╭─ Extracted material
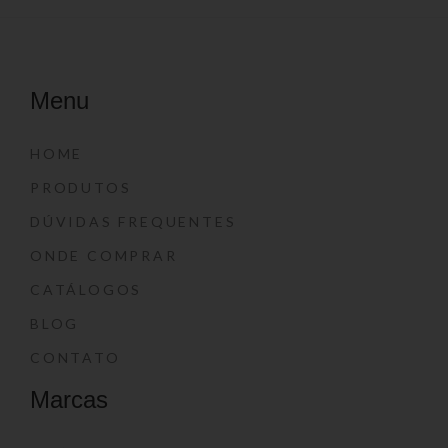
Menu
HOME
PRODUTOS
DÚVIDAS FREQUENTES
ONDE COMPRAR
CATÁLOGOS
BLOG
CONTATO
Marcas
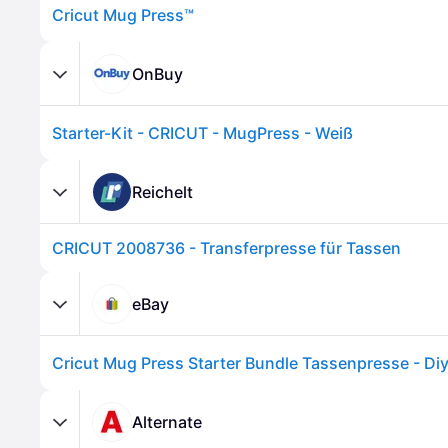
Cricut Mug Press™
OnBuy
Starter-Kit - CRICUT - MugPress - Weiß
Reichelt
CRICUT 2008736 - Transferpresse für Tassen
eBay
Alternate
╰─
- How to complete this task
Transcribe the records verbatim, excluding pictures.

- Answer section
Menu
HOME
PRODUTOS
DÚVIDAS FREQUENTES
ONDE COMPRAR
CATÁLOGOS
BLOG
CONTATO
Marcas
Cricut Mug Press™
OnBuy
Starter-Kit - CRICUT - MugPress - Weiß
Reichelt
CRICUT 2008736 - Transferpresse für Tassen
eBay
Alternate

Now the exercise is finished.